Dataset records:
┌──

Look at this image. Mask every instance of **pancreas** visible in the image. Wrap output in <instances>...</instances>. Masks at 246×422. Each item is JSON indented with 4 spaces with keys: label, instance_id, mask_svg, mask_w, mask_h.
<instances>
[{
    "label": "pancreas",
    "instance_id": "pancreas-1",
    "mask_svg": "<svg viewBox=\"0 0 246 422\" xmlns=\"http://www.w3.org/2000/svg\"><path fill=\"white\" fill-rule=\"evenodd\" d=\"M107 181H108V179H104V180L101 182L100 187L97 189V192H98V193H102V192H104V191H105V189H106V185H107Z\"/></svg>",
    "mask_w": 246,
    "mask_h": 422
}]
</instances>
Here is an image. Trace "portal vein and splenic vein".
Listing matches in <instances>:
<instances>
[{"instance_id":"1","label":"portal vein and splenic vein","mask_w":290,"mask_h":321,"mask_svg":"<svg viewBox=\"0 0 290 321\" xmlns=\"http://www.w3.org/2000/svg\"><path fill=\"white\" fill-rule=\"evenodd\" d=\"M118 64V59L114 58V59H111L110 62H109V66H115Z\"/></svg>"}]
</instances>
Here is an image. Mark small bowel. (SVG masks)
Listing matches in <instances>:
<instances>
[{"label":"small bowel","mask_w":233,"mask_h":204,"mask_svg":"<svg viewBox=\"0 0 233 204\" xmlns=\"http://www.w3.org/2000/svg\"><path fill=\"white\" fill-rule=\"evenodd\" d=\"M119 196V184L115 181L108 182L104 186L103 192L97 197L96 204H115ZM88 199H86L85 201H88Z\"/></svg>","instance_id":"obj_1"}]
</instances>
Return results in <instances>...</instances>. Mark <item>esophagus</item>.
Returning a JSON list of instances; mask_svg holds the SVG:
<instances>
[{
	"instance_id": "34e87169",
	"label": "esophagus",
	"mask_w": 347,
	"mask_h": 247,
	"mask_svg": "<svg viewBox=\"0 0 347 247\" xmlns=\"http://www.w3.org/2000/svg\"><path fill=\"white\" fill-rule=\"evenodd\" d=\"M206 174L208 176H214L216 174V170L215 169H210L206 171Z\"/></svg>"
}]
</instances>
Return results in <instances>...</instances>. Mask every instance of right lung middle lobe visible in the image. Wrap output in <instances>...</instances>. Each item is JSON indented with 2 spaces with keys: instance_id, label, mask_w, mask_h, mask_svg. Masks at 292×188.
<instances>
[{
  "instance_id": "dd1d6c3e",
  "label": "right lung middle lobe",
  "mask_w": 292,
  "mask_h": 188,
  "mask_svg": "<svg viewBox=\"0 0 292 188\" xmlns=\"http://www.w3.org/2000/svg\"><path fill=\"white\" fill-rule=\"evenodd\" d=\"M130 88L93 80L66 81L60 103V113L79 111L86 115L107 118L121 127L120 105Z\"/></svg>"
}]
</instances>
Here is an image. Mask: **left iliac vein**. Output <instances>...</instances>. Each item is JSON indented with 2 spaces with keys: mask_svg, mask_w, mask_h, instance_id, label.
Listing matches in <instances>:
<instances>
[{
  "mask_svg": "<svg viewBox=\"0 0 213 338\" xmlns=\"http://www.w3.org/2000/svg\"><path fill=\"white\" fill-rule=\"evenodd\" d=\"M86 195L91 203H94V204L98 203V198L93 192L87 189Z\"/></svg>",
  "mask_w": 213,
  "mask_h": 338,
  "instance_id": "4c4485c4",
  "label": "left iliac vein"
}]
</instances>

└──

## WHAT THIS TASK INVOLVES
A word-for-word restatement of the data above is required.

## YOUR RESPONSE
Look at this image. Mask every instance of **pancreas** visible in the image. Wrap output in <instances>...</instances>. Masks at 246×422. Each item is JSON indented with 4 spaces with keys: label, instance_id, mask_svg, mask_w, mask_h.
<instances>
[{
    "label": "pancreas",
    "instance_id": "pancreas-1",
    "mask_svg": "<svg viewBox=\"0 0 246 422\" xmlns=\"http://www.w3.org/2000/svg\"><path fill=\"white\" fill-rule=\"evenodd\" d=\"M107 181H108V179H104V180L101 182L100 187L97 189V192H98V193H102V192H104V191H105V189H106V185H107Z\"/></svg>",
    "mask_w": 246,
    "mask_h": 422
}]
</instances>
Here is an image. Trace "portal vein and splenic vein".
Listing matches in <instances>:
<instances>
[{"instance_id":"1","label":"portal vein and splenic vein","mask_w":290,"mask_h":321,"mask_svg":"<svg viewBox=\"0 0 290 321\" xmlns=\"http://www.w3.org/2000/svg\"><path fill=\"white\" fill-rule=\"evenodd\" d=\"M118 64V59L114 58V59H111L110 62H109V66H115Z\"/></svg>"}]
</instances>
Here is an image. Mark small bowel. (SVG masks)
Listing matches in <instances>:
<instances>
[{"label":"small bowel","mask_w":233,"mask_h":204,"mask_svg":"<svg viewBox=\"0 0 233 204\" xmlns=\"http://www.w3.org/2000/svg\"><path fill=\"white\" fill-rule=\"evenodd\" d=\"M119 196V184L115 181L108 182L104 186L103 192L97 197L96 204H115ZM88 199H86L85 201H88Z\"/></svg>","instance_id":"obj_1"}]
</instances>
Return results in <instances>...</instances>. Mark <item>esophagus</item>.
Returning a JSON list of instances; mask_svg holds the SVG:
<instances>
[{
	"instance_id": "34e87169",
	"label": "esophagus",
	"mask_w": 347,
	"mask_h": 247,
	"mask_svg": "<svg viewBox=\"0 0 347 247\" xmlns=\"http://www.w3.org/2000/svg\"><path fill=\"white\" fill-rule=\"evenodd\" d=\"M206 174L208 176H214L216 174V170L215 169H210L206 171Z\"/></svg>"
}]
</instances>
Return results in <instances>...</instances>. Mask every instance of right lung middle lobe visible in the image. Wrap output in <instances>...</instances>. Each item is JSON indented with 2 spaces with keys: instance_id, label, mask_w, mask_h, mask_svg. Masks at 292×188.
<instances>
[{
  "instance_id": "dd1d6c3e",
  "label": "right lung middle lobe",
  "mask_w": 292,
  "mask_h": 188,
  "mask_svg": "<svg viewBox=\"0 0 292 188\" xmlns=\"http://www.w3.org/2000/svg\"><path fill=\"white\" fill-rule=\"evenodd\" d=\"M130 88L93 80L66 81L60 103V113L79 111L86 115L107 118L121 127L120 105Z\"/></svg>"
}]
</instances>
Here is an image. Mask: **left iliac vein**. Output <instances>...</instances>. Each item is JSON indented with 2 spaces with keys: mask_svg, mask_w, mask_h, instance_id, label.
Listing matches in <instances>:
<instances>
[{
  "mask_svg": "<svg viewBox=\"0 0 213 338\" xmlns=\"http://www.w3.org/2000/svg\"><path fill=\"white\" fill-rule=\"evenodd\" d=\"M86 195L91 203H94V204L98 203V198L93 192L87 189Z\"/></svg>",
  "mask_w": 213,
  "mask_h": 338,
  "instance_id": "4c4485c4",
  "label": "left iliac vein"
}]
</instances>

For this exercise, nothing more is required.